Activists are petitioning Colorado State University to turn down millions in donations received from a meatpacking company to fund a food innovation centre on campus.
Construction of the site could begin as early as this summer.
The university touts the construction of the $15 million as a facility which will allow students to participate in hands-on training and equipment development related to food safety, meat sciences and animal handling and welfare. The university received $12.5 million for the facility from Greeley-based meat processing company JBS USA.
Freshman Becca Bleil, a freshman at Colorado State University and a member of the Rams Organizing For Animals Rights student club, says it’s outrageous that a slaughterhouse would build a facility.
It’s already hard enough to concentrate on our studies. Now we’ll be facing the stench and screams of innocent animals in agony every time we walk to class. An on-campus slaughterhouse will mean that living, breathing animals come into the heart of campus and never make it out alive. It will mean that the animals’ organs, hides, and hooves will be transported off campus in trucks, potentially spilling blood, guts and fecal matter onto campus grounds.
The building will feature laboratory space, spaces dedicated to testing packaging and developing food products, a culinary kitchen and a demonstration area. It will also have a retail meat and dairy store.
CSU professor and animal welfare expert Temple Grandin will design a section of the facility, which will allow for students to learn about animal handling and welfare.
The building is named for Professor Emeritus Gary Smith and his late wife, Kay. He was the Monfort Chair and a professor for more than 20 years in CSU’s Department of Animal Sciences.

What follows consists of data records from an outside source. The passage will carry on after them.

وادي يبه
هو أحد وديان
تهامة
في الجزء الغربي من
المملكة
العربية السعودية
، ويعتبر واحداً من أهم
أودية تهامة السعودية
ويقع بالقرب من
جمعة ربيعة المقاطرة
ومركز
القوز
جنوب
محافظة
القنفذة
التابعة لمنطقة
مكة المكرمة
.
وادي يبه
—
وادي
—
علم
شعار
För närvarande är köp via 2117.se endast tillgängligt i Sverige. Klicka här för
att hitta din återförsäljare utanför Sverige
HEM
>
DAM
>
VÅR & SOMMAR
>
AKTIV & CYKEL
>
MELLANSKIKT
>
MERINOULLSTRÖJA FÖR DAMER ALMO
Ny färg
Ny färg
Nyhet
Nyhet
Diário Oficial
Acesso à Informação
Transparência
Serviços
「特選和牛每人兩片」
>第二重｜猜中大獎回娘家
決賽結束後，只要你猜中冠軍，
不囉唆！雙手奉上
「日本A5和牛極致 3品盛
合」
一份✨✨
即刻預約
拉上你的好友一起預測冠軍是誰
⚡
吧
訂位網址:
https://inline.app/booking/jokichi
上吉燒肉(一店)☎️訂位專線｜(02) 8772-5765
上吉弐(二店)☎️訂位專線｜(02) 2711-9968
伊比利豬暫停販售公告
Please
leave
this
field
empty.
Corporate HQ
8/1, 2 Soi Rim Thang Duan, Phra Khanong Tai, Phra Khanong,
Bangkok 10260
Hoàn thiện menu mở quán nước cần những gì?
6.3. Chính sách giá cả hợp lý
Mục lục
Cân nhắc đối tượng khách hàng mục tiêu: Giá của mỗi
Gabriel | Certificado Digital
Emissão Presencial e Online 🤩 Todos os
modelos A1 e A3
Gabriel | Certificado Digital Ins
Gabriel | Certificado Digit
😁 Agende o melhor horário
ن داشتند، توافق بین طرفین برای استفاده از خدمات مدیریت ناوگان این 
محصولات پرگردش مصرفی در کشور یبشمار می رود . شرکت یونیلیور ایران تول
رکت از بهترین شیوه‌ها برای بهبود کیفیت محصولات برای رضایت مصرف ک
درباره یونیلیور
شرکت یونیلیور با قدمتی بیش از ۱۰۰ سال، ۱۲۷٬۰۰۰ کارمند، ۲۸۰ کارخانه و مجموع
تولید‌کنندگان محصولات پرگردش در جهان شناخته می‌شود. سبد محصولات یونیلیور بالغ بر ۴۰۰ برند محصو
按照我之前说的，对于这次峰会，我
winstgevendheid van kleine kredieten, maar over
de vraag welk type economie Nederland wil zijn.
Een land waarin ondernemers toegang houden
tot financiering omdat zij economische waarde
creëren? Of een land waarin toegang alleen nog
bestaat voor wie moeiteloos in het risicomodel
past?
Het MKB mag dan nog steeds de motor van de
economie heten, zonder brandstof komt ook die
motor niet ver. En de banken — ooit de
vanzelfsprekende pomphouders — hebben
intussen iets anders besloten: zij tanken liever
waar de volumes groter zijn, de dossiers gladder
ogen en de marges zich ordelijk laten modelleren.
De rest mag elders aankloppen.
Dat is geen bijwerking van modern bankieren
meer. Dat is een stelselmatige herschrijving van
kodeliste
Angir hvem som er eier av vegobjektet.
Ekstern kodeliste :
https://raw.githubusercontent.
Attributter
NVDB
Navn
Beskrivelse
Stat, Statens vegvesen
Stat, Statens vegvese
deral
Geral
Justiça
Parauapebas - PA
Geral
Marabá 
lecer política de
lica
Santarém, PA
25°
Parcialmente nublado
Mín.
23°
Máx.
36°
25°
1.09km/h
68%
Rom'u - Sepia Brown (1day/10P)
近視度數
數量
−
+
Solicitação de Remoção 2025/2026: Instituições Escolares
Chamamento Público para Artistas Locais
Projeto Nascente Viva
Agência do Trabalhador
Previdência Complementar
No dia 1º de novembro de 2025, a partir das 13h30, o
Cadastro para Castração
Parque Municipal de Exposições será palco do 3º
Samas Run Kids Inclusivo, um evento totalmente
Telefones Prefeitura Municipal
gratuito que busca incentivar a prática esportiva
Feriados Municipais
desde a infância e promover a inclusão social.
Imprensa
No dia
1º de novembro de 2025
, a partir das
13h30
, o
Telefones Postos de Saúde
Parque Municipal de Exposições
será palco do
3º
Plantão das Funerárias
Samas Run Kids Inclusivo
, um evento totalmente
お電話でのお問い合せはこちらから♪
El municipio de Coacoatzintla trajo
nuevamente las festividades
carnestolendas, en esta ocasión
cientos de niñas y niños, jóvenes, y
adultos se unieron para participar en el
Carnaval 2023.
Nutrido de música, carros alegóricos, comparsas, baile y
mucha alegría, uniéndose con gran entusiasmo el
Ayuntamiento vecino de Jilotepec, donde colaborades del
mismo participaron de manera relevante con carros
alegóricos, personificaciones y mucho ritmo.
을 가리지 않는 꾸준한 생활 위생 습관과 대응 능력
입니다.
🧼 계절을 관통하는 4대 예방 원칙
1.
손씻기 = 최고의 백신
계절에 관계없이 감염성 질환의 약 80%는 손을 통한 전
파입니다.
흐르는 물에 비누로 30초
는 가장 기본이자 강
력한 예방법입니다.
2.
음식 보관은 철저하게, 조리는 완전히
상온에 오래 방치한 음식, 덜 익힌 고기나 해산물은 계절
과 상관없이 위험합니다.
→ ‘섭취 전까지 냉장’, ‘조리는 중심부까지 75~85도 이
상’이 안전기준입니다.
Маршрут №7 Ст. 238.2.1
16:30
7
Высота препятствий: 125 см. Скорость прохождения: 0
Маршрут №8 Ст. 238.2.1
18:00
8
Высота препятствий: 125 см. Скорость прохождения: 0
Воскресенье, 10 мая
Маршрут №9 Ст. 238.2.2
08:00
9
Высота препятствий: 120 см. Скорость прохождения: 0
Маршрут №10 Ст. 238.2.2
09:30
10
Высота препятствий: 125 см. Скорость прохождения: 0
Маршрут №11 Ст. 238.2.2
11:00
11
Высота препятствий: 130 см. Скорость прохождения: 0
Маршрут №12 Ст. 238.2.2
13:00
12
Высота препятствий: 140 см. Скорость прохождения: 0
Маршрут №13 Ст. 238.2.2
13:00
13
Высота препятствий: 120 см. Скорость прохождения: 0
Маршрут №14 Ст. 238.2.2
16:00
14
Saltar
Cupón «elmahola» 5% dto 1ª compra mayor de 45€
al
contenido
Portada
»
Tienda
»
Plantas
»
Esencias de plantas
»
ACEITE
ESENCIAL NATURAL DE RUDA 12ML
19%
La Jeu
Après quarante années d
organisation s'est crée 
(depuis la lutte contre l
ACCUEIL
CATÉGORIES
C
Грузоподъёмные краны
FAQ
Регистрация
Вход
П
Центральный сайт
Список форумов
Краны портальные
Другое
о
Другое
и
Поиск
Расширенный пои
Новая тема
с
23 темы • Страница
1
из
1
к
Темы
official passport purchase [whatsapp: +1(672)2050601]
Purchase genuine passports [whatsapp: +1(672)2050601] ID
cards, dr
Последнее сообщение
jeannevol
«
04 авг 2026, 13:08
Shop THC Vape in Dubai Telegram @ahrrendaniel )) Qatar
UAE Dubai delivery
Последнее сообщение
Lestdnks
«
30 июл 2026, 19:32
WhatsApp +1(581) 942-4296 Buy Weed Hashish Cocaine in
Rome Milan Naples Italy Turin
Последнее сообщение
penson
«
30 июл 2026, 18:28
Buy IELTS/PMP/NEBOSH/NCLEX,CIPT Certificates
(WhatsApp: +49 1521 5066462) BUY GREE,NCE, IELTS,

Bleil said one of the main reasons that she chose to attend CSU is because of the school’s commitment to environmental sustainability. Animal agriculture is a major contributor of greenhouse gases — opening a slaughterhouse on campus is a blatant violation of the university’s core commitment to work towards carbon neutrality.
If this slaughterhouse is built, I along with hundreds of students, have pledged to transfer to another school. Many incoming students are changing their decision to attend Cruelty State U, too. There is no room for cruelty on CSU’s campus — in fact, no college campus anywhere should allow an industry that is so violent to animals, harmful to the environment, and dangerous to humans.
Animal Sciences department chair Kevin Pond said the center is being built with support from people around the country as well.
“This is being built with funds from friends and alumni and with support from other individuals, because they realize the importance of having a global food innovation center like that in Colorado and having the site for the center be at Colorado State,” Pond said.